Expat Journal: Facing my fears
This week in a guest editorial, we invite a novice young expat, Louise Osborne, 22, to detail her experiences moving to Germany as an au pair.
This is not the first time that I have lived abroad, actually. During my third year studying English and linguistics at Roehampton University in London, I was required to do a year at a Spanish University.
I'll admit that year wasn't such a great success.
I partied too much, spent too much time in a drunken haze and found myself depressed, home sick and eager to go home to my boyfriend, friends and family.
That came as a shock -- I had always wanted to travel, experience new cultures and learn new languages. I realized, though, how difficult it was to be alone and far away from home. So you can imagine I wasn't eager to do it again.
You would be wrong.
After university ended in June, I had itchy feet. I couldn't help it. I had dreams of becoming a journalist, and an empty and uncertain future lay before me. I also had a German friend I had made in Spain, who was always there for me to talk to and comfort me -- in my language. Maybe it was time to return the favour -- in hers.
And besides, with some maybe heavily filtered retrospection, I realized that while my time in Spain included some of the worst times in my life, they also included some of the best.
I struggled with the decision. But in the end, I decided to try and overcome my fears. The best way to begin was to find a job that let me live rent-free. I had a friend that had had a great experience living with a family as an au pair so I decided to register onto the website, aupairworld.net. I received many offers from families and finally chose one that I felt would suit me.
I arranged an initial visit with the family to meet them and see where they lived. I arrived in Mainz and made my way by bus to their home.

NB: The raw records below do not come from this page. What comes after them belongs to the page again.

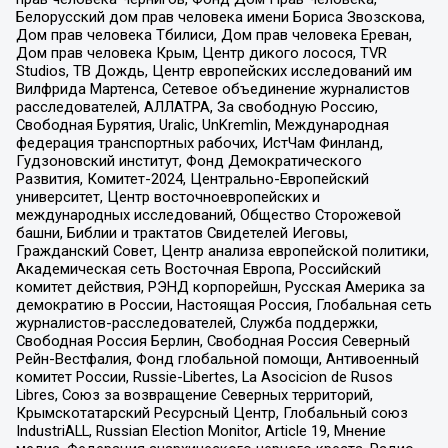
Белорусский дом прав человека имени Бориса Звозскова,
Дом прав человека Тбилиси, Дом прав человека Ереван,
Дом прав человека Крым, Центр дикого лосося, TVR
Studios, ТВ Дождь, Центр европейских исследований им
Вилфрида Мартенса, Сетевое объединение журналистов
расследователей, АЛЛАТРА, За свободную Россию,
Свободная Бурятия, Uralic, UnKremlin, Международная
федерация транспортных рабочих, ИстЧам Финланд,
Гудзоновский институт, Фонд Демократического
Развития, Комитет-2024, Центрально-Европейский
университет, Центр восточноевропейских и
международных исследований, Общество Сторожевой
башни, Библии и трактатов Свидетелей Иеговы,
Гражданский Совет, Центр анализа европейской политики,
Академическая сеть Восточная Европа, Российский
комитет действия, РЭНД корпорейшн, Русская Америка за
демократию в России, Настоящая Россия, Глобальная сеть
журналистов-расследователей, Служба поддержки,
Свободная Россия Берлин, Свободная Россия Северный
Рейн-Вестфалия, Фонд глобальной помощи, Антивоенный
комитет России, Russie-Libertes, La Asocicion de Rusos
Libres, Союз за возвращение Северных территорий,
Крымскотатарский Ресурсный Центр, Глобальный союз
IndustriALL, Russian Election Monitor, Article 19, Мнение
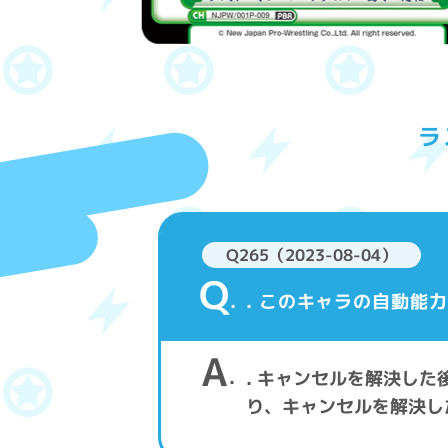
ラ
Q265（2023-08-04）
Q
. このキャラの自動能
A
. キャンセルを解決し
り、キャンセルを解決し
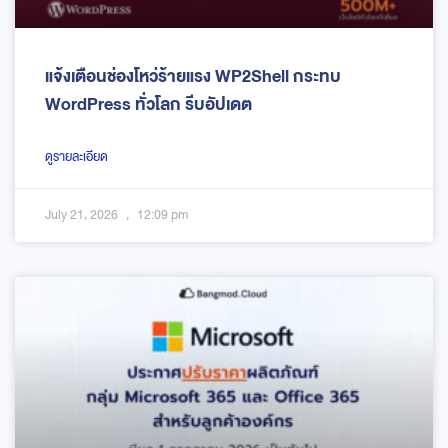
แจ้งเตือนช่องโหว่ร้ายแรง WP2Shell กระทบ
WordPress ทั่วโลก รีบอัปเดต
ดูรายละเอียด
July 21, 2026
12:09 pm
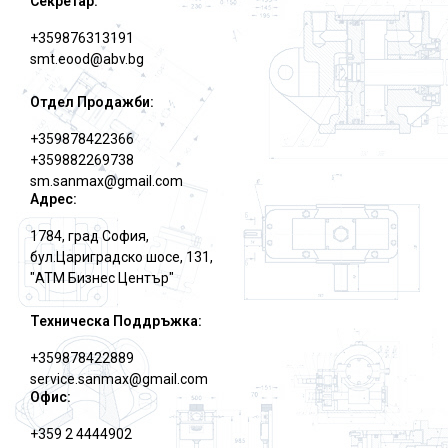
Секретар:
+359876313191
smt.eood@abv.bg
Отдел Продажби:
+359878422366
+359882269738
sm.sanmax@gmail.com
Адрес:
1784, град София,
бул.Цариградско шосе, 131,
"АТМ Бизнес Център"
Техническа Поддръжка:
+359878422889
service.sanmax@gmail.com
Офис:
+359 2 4444902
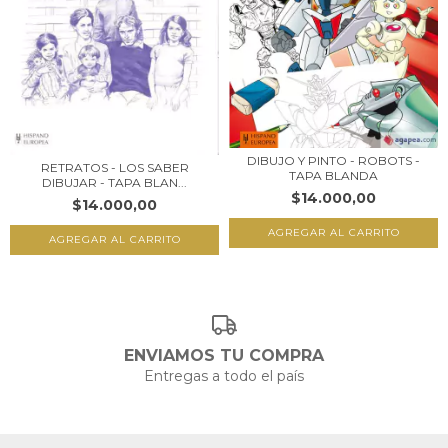
DIBUJO Y PINTO - ROBOTS -
RETRATOS - LOS SABER
TAPA BLANDA
DIBUJAR - TAPA BLAN...
$14.000,00
$14.000,00
ENVIAMOS TU COMPRA
Entregas a todo el país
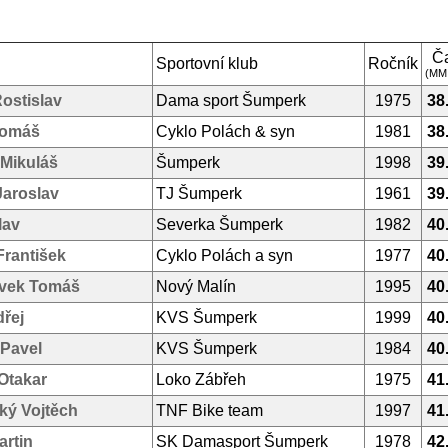
Č
Sportovní klub
Ročník
(MM
ostislav
Dama sport Šumperk
1975
38
Tomáš
Cyklo Polách & syn
1981
38
 Mikuláš
Šumperk
1998
39
Jaroslav
TJ Šumperk
1961
39
lav
Severka Šumperk
1982
40
rantišek
Cyklo Polách a syn
1977
40
ávek Tomáš
Nový Malín
1995
40
dřej
KVS Šumperk
1999
40
 Pavel
KVS Šumperk
1984
40
Otakar
Loko Zábřeh
1975
41
ký Vojtěch
TNF Bike team
1997
41
rtin
SK Damasport Šumperk
1978
42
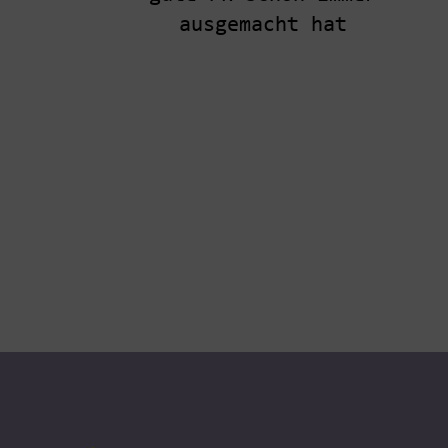
ausgemacht hat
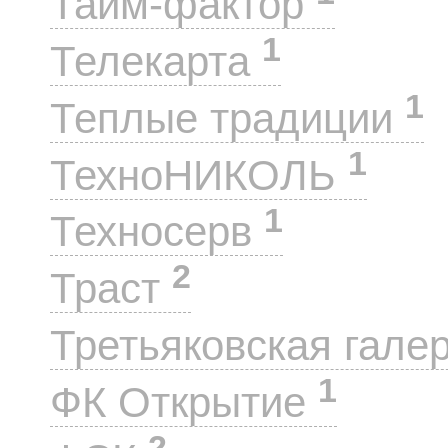
Тайм-фактор
1
Телекарта
1
Теплые традиции
1
ТехноНИКОЛЬ
1
Техносерв
2
Траст
Третьяковская гале
1
ФК Открытие
2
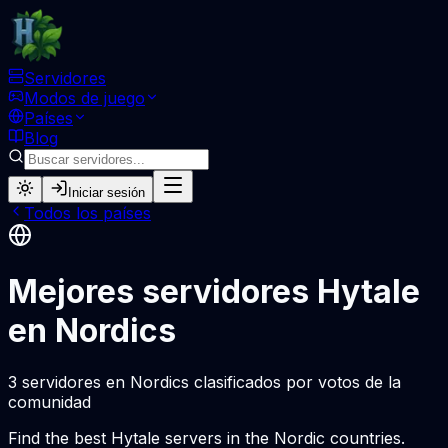
Servidores
Modos de juego
Países
Blog
Iniciar sesión
Todos los países
Mejores servidores Hytale
en Nordics
3 servidores en Nordics clasificados por votos de la
comunidad
Find the best Hytale servers in the Nordic countries.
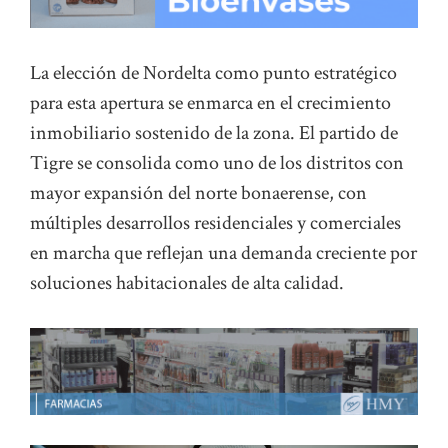
La elección de Nordelta como punto estratégico
para esta apertura se enmarca en el crecimiento
inmobiliario sostenido de la zona. El partido de
Tigre se consolida como uno de los distritos con
mayor expansión del norte bonaerense, con
múltiples desarrollos residenciales y comerciales
en marcha que reflejan una demanda creciente por
soluciones habitacionales de alta calidad.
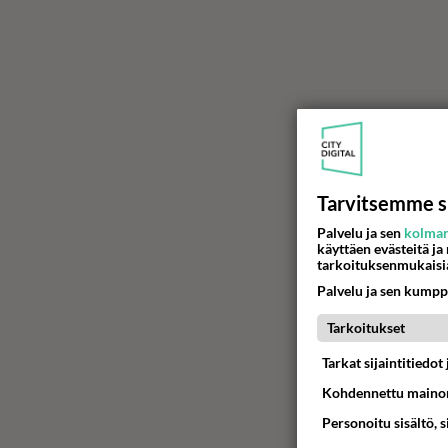
Tarvitsemme s
Palvelu ja sen
kolman
käyttäen evästeitä ja
tarkoituksenmukaisi
Palvelu ja sen kumpp
Tarkoitukset
Tarkat sijaintitiedo
Kohdennettu mainon
Personoitu sisältö,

The first day was great, as I got to know the family: a Canadian-German couple with two children. The mum and I quickly learned that we shared a love of American TV shows -- we would watch them once the children were in bed.
And still, things started to go wrong.
For example, even though I had studied German at school, I found communicating with the children tough: the eldest, at 3, preferred to speak German.
And when I went to the language school to sign up for German classes, they wanted to test my written and spoken German in order to place me in the appropriate class. A hard-looking German woman came in to listen to me speak. I blanked.
I started thinking about what it would mean to actually live in Germany and be away from home again. Contracts for au pairs in Germany dictate that one can only work 30 hours a week, which is a dream to many. But I started to panic that in my free time, I would get bored and not know what to do with myself. In truth, I was scared that I would get in the same situation that I had found myself in Spain. My fears resurfaced.
When I returned to the UK, I debated returning to Germany -- I thought it might be a mistake. But the thought of letting down my friend and the family who wanted to take me into their home stopped me.
Reluctantly, I packed my bags, said goodbye to my world once again and made the journey to my new home.
Two months later, I can’t believe I was scared and reluctant to move to Germany. I love living with the family and being integrated into the German community. The eldest child has developed her English but even when she speaks in German, I can finally understand her.
At the beginning of the experience I couldn’t wait to go home. But now, I know that when it comes time to leave, I won’t want to go. Even though it can be difficult living with a family that is not your own, it is so rewarding watching the family and children grow. It has also been great to see how everything functions in Germany and learning to adapt myself. Facing my initial fears has made them disappear completely and now all I want to do is travel and experience even more.